Historically, when planners have considered building homes near interstates, their primary concern has been noise generated by cars and trucks swishing past. This explains noise-reducing buffers such as sound walls and landscaping. But a growing body of scientific research shows that residents’ lungs — not their ears — should govern decision-making.

A study published Jan. 26 in the British medical journal Lancet says that pollution generated on highways can stunt children’s lung development from as far away as 1,600 feet, farther than once believed. The University of Southern California researchers behind the study call it “the freeway effect.”

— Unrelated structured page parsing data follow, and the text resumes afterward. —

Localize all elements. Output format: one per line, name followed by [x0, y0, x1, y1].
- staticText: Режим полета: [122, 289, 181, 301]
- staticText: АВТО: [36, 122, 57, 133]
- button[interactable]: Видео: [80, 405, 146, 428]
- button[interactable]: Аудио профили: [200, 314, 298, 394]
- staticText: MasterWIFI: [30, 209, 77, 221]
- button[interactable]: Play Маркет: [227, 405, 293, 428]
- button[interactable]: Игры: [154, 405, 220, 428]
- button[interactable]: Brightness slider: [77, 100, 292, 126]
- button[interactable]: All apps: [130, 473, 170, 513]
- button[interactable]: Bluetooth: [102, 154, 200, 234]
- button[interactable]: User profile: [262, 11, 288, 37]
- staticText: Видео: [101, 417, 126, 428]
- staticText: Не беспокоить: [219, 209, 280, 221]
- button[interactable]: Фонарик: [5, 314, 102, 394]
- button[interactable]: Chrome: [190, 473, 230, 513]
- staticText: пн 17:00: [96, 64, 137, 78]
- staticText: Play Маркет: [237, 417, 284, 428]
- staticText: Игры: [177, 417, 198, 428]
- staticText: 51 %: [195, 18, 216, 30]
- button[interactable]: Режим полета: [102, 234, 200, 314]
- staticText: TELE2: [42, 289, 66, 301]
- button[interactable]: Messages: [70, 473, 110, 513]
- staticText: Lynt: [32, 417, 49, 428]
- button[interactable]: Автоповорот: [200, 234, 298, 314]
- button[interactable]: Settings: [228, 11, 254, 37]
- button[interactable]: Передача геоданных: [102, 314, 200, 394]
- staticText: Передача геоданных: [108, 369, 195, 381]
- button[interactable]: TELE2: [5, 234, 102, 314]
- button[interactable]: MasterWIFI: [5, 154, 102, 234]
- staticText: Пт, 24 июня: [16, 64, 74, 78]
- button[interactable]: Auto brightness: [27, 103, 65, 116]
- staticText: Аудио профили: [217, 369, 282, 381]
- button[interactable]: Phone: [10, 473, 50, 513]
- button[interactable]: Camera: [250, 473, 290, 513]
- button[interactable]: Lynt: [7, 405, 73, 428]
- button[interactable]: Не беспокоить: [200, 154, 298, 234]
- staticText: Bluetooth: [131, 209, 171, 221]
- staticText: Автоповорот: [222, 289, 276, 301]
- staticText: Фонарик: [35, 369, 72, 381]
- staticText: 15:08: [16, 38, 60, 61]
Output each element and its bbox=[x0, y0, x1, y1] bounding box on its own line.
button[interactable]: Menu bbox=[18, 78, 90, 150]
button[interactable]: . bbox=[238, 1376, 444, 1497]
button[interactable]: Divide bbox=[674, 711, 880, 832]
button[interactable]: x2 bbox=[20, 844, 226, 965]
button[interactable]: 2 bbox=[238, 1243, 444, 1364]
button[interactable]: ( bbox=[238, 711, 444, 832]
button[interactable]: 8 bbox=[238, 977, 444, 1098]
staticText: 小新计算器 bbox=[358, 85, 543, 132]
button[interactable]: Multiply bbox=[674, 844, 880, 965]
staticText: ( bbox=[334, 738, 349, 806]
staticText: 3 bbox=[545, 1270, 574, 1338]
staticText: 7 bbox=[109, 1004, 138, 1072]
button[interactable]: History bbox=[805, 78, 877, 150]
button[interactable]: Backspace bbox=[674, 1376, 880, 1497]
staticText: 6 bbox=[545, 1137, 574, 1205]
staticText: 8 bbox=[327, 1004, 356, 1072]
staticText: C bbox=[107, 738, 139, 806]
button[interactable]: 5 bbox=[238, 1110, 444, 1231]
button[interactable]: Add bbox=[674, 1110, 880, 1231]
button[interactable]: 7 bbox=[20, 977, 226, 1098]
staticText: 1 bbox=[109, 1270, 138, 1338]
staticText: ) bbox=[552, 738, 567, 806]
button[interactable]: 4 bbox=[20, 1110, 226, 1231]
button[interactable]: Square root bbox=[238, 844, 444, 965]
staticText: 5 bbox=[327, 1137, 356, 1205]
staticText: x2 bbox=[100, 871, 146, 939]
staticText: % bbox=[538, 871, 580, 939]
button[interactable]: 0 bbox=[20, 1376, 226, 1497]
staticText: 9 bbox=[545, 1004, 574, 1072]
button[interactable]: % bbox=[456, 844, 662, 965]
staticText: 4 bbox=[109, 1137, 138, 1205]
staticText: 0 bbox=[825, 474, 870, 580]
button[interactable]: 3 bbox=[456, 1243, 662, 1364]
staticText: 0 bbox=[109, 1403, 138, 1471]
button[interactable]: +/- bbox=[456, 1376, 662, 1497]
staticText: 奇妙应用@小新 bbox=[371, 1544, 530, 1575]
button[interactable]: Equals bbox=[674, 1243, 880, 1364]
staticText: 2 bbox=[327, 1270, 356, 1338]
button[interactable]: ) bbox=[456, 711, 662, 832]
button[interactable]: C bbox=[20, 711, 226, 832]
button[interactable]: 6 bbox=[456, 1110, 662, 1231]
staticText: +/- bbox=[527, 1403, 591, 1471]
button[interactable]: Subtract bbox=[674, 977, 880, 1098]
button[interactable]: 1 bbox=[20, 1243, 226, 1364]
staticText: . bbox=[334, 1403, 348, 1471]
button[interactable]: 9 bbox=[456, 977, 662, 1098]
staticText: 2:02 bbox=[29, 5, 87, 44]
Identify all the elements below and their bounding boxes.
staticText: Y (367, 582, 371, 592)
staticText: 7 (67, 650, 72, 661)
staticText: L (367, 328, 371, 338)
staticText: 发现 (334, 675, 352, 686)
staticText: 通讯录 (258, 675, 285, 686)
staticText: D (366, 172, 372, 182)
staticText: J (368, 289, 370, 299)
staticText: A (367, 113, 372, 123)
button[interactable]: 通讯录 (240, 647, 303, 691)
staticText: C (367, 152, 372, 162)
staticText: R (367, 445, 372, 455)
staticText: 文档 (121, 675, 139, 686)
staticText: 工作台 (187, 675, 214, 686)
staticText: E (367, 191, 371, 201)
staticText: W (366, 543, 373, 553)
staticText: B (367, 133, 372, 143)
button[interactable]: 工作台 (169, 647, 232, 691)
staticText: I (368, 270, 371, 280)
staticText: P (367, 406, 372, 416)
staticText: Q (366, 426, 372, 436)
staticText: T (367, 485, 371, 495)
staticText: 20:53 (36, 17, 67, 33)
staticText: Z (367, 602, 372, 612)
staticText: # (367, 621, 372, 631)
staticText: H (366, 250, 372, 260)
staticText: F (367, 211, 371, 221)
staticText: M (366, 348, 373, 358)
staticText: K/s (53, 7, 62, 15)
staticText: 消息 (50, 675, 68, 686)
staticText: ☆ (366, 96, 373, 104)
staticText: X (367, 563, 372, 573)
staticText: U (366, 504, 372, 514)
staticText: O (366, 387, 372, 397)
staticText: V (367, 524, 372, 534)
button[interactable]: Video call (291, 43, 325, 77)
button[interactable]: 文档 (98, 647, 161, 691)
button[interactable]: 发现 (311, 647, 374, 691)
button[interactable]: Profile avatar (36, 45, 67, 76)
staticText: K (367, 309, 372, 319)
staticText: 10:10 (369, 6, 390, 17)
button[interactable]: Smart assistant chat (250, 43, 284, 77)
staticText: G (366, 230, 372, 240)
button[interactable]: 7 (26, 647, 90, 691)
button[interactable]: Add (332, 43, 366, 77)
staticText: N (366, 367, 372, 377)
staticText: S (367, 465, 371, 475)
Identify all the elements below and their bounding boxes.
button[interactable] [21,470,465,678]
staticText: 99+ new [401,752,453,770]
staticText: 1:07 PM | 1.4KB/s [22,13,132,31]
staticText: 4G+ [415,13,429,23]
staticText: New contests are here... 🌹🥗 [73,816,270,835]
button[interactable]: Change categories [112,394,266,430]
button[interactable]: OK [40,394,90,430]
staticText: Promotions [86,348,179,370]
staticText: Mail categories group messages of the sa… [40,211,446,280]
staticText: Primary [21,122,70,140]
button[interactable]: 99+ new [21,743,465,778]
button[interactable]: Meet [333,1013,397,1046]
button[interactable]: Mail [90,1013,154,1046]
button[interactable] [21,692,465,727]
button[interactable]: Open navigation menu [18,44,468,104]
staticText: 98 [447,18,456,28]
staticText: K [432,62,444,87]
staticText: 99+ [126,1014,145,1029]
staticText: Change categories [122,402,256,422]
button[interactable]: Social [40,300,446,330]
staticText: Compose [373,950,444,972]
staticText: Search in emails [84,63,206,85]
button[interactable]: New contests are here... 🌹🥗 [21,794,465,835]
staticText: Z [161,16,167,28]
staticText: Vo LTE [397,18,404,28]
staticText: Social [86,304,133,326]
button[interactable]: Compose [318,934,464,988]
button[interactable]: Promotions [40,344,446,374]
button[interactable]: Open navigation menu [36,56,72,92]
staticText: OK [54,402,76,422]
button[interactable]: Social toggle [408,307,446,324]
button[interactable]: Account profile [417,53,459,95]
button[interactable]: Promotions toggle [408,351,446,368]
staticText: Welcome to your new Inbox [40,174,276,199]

Living within 1,600 feet of a freeway — one-third of a mile — was found to adversely affect children’s lung development, increasing their risks of serious respiratory illnesses and cardiovascular disease later in life. Researchers monitored 3,600 Southern California children from age 10 until they turned 18 years old, using tests that measure how fast and how much the lungs exhale. By the end of the 13-year study, researchers found children living within 1,600 feet of freeways exhaled 3 percent less air with 7 percent less force than those living a mile away.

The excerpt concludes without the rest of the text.